Marketing is just making things pretty
- Apr 20
- 2 min read
You ever notice how everyone thinks they can “just do marketing”? Because apparently, all it takes is:
Make things look pretty
Post on Instagram three times a week
Throw in a hashtag or five (#MondayMotivation obviously)
Maybe hop on a trend before Gen Z calls it dead
And voilà instant brand success. Right? If only.
If you really love being a marketer and I mean you’re really obsessed with what you do, this probably really grinds your gears and has had you rolled your eyes more than you can count.
The oversimplification of marketing has always fascinated me, mostly because it reveals how invisible the actual work is when it's done well. When marketing feels seamless, it’s because someone spent hours (or days… or months) obsessing over strategies, behaviour, psychology, messaging, timing, data… and yes, sometimes fonts.
Because marketing isn’t “just being creative.” Believe it or not,
marketing is understanding how humans work.
Marketing = Strategy + Psychology
The part people don’t see is that good marketing requires:
Knowing how people think and why they do what they do
Understanding the difference between awareness, interest, desire, and action (hi, AIDA)

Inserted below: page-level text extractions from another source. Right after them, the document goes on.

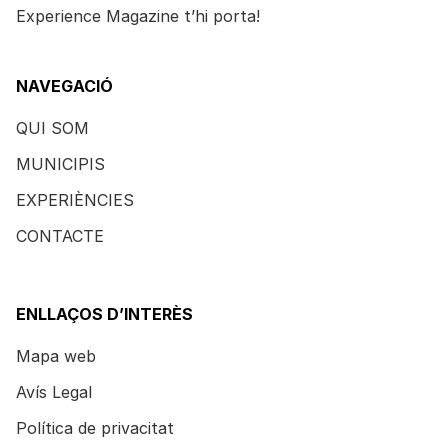
Experience Magazine t’hi porta!
NAVEGACIÓ
QUI SOM
MUNICIPIS
EXPERIÈNCIES
CONTACTE
ENLLAÇOS D’INTERÈS
Mapa web
Avís Legal
Política de privacitat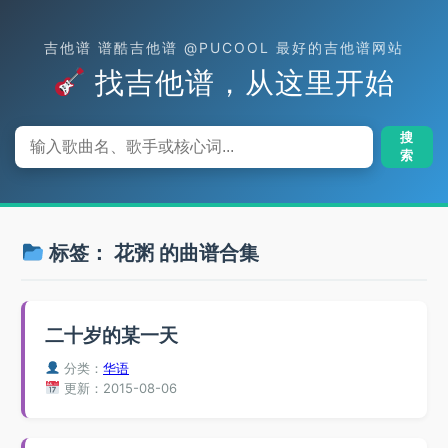
吉他谱 谱酷吉他谱 @PUCOOL 最好的吉他谱网站
找吉他谱，从这里开始
搜
索
标签：
花粥
的曲谱合集
二十岁的某一天
分类：
华语
更新：2015-08-06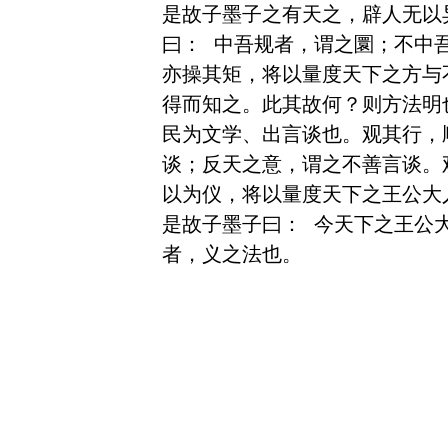
是故子墨子之有天之，辟人无以
曰： 中吾规者，谓之圜；不中
亦操其矩，将以量度天下之方与
得而知之。此其故何？则方法明
民为文学、出言谈也。观其行，
谈；反天之意，谓之不善言谈。
以为仪，将以量度天下之王公大
是故子墨子曰： 今天下之王公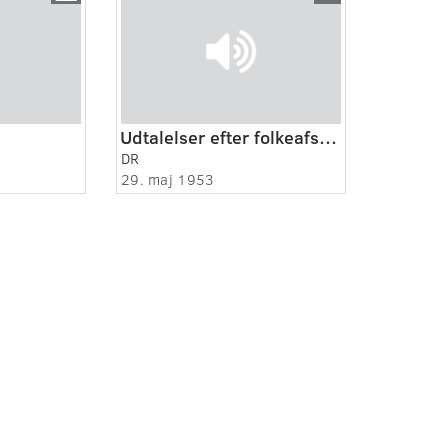
Udtalelser efter folkeafstemningen om junigrundloven 1953
DR
29. maj 1953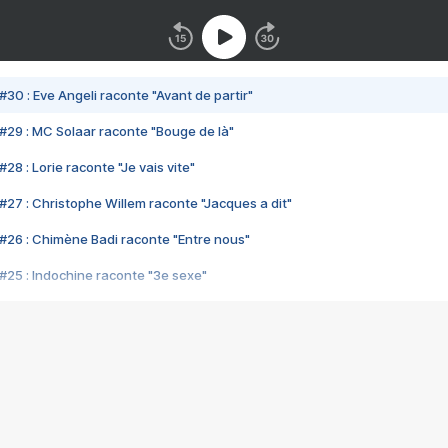
#30 : Eve Angeli raconte "Avant de partir"
#29 : MC Solaar raconte "Bouge de là"
28 : Lorie raconte "Je vais vite"
#27 : Christophe Willem raconte "Jacques a dit"
#26 : Chimène Badi raconte "Entre nous"
#25 : Indochine raconte "3e sexe"
#24 : Zaho raconte "C'est chelou"
#23 : Patrick Bruel raconte "Au café des délices"
#22 : Kyo raconte "Le chemin"
#21 : Nolwenn Leroy raconte "Cassé"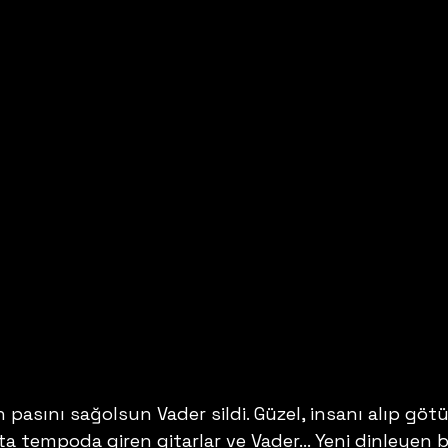
n pasını sağolsun Vader sildi. Güzel, insanı alıp göt
rta tempoda giren gitarlar ve Vader… Yeni dinleyen bi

Building trust at scale — not just engagement
Connecting brand to business outcomes, not just aesthetics
It’s the marriage of logic and emotion. Data and storytelling. Science and design. If it looks easy, that’s the point. Great marketing feels natural. But behind that ease is a graveyard of:
Audience mapping
Behavioural insights
Funnel design
A/B testing (at 2 a.m.)
Attribution models no one agrees on
Positioning frameworks that get edited 6 times
And the ever-so-fun: “How do we measure something technically unmeasurable?”
… just to name a few.
So Why Do People Think Marketing Is Easy?
Because most of the work is invisible.
You don’t see the moment a copywriter reworked a headline 17 times to land on one that actually converts. You don’t see the strategist who noticed drop-off rates at step 3 of the funnel and redesigned the entire journey. You don’t see the marketer balancing: “Does this align with our brand and will it get the CFO to approve more budget?”
What you do see? A pretty campaign. A viral post. A smooth experience.
The Real Job: Solving Problems Creatively and Profitably
At its core, marketing is one big puzzle. The goal isn’t to make things “look good.” The goal is to solve a problem.
Nobody knows we exist. —> Awareness strategy
People don’t trust us. —> Reputation building & content authority
They’re adding to cart and leaving. —> Funnel optimization and behavioural nudges
The CEO wants sales by Friday. —> Paid + email + caffeine
It’s problem-solving with psychology as your toolkit and design as your delivery.
And even with everything I’ve shared, I’m still simplifying all that we as marketers do. Marketing isn’t about fonts, trends, or throwing spaghetti at the algorithm. It’s about understanding people and then using creativity, strategy, and yes… sometimes making something look pretty.